In practice that means that the co-operative makes less margin on its products (around 20%) and, in return, it asks its members to volunteer to make it work.
A psychologist becomes a cashier; a graphic designer – a storeman.
Today Park Slope Food Coop brings together nearly 17,000 members who, as well as paying their annual membership, commit to working for the supermarket for around three hours per month. From shelf stacking to check out, from unloading to maintenance…each person knows that the model could not work if everyone didn’t put their hands on deck. And it works! The original version continues to seed smaller versions, particularly in Europe in recent years where the question of eating well is on everyone’s lips and in everyone’s mouths.
And there’s enough for everyone!
The first one launched in 2016: La Louve in Paris. With a 6,000 strong membership, the supermarket, which extends over almost 1,500 square metres, offers mainly organic food products, hand-made and local, without excluding what is good about a classic supermarket, good quality at reasonable value.
Since then, over one hundred projects spread over the territory have seen the day: La Cagette in Monpellier, Scopéli in Nantes, La Chouette Coop in Toulouse, Super Coop in Bordeaux…the movement is gaining pace and membership is on the rise.
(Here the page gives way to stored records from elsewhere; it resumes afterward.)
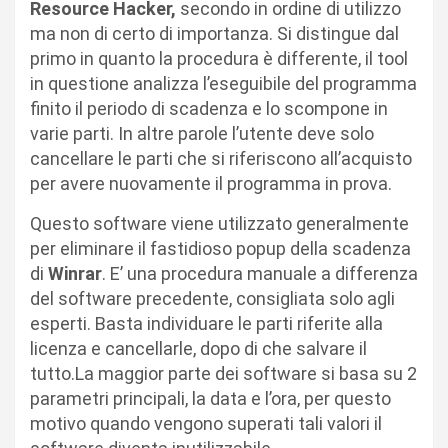
Resource Hacker,
secondo in ordine di utilizzo
ma non di certo di importanza. Si distingue dal
primo in quanto la procedura è differente, il tool
in questione analizza l’eseguibile del programma
finito il periodo di scadenza e lo scompone in
varie parti. In altre parole l’utente deve solo
cancellare le parti che si riferiscono all’acquisto
per avere nuovamente il programma in prova.
Questo software viene utilizzato generalmente
per eliminare il fastidioso popup della scadenza
di
Winrar
. E’ una procedura manuale a differenza
del software precedente, consigliata solo agli
esperti. Basta individuare le parti riferite alla
licenza e cancellarle, dopo di che salvare il
tutto.La maggior parte dei software si basa su 2
parametri principali, la data e l’ora, per questo
motivo quando vengono superati tali valori il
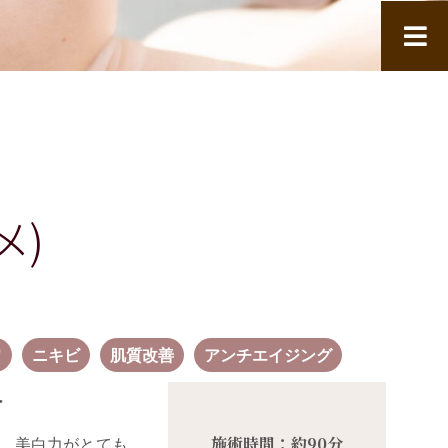
メ)
ワ
ニキビ
肌質改善
アンチエイジング
へ
施術時間：約
90
分
、美白力がとても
Feeding a sense of purpose
According to a survey on the importance that the French place on the quality of their food (ObSoCo study, 2016), 82% declared that they are more attentive to their food than they were 5 years ago. It’s not surprising then that each one is looking to take back control over what goes on their plate. This explains the success of AMAP – Associations for the Preservation of Small, Local Farming – of which there are an estimated 3,000 in France, or brands such as C’est qui le patron? (Who’s the boss?), which invites consumers to set the fairest price for producers and customers and which now adds up to a total of nearly 100 million ethical products sold since starting out 2 years ago. Proof that the consumer hasn’t finished dipping his finger in the pie.